__INSTRUCTIONS FOR THE TASK__
Below are some entries. Work out how many of their lines hold the word "communication", and write that number alone.

== Segment start ==

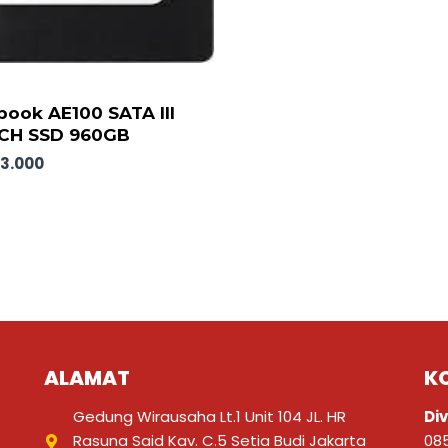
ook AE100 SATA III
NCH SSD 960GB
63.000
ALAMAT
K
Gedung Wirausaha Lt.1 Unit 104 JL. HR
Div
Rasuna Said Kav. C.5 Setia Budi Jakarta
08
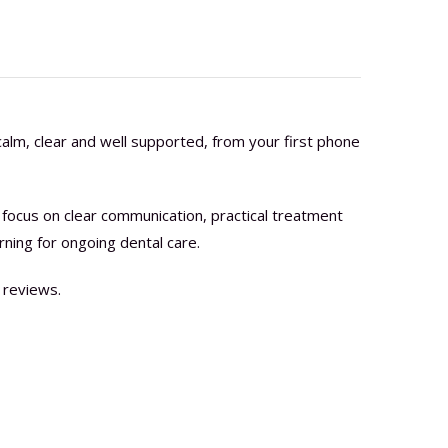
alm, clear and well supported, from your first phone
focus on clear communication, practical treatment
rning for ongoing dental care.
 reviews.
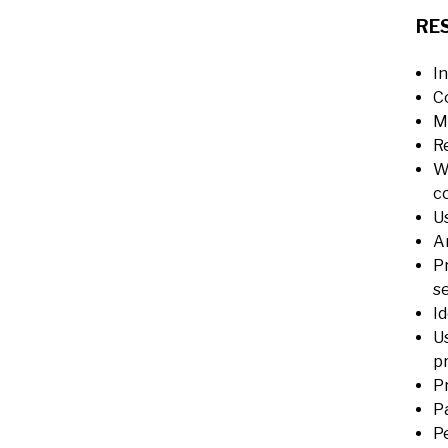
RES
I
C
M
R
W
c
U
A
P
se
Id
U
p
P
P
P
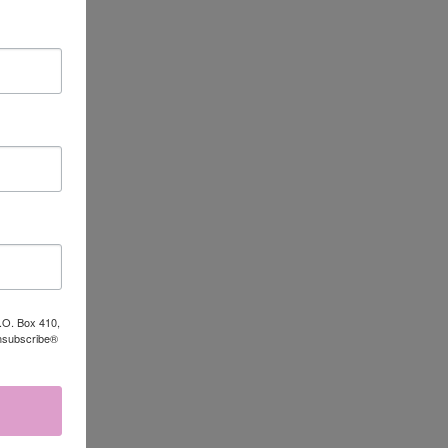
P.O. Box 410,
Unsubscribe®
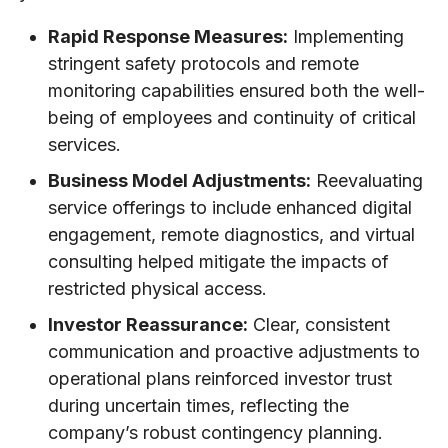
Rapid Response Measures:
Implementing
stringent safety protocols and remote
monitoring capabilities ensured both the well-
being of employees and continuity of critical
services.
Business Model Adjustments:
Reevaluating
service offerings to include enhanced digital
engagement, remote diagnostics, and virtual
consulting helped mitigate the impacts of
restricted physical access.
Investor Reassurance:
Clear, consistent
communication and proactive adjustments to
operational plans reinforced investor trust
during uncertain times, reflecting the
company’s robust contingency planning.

== Segment end ==

__TASK ANSWER__
2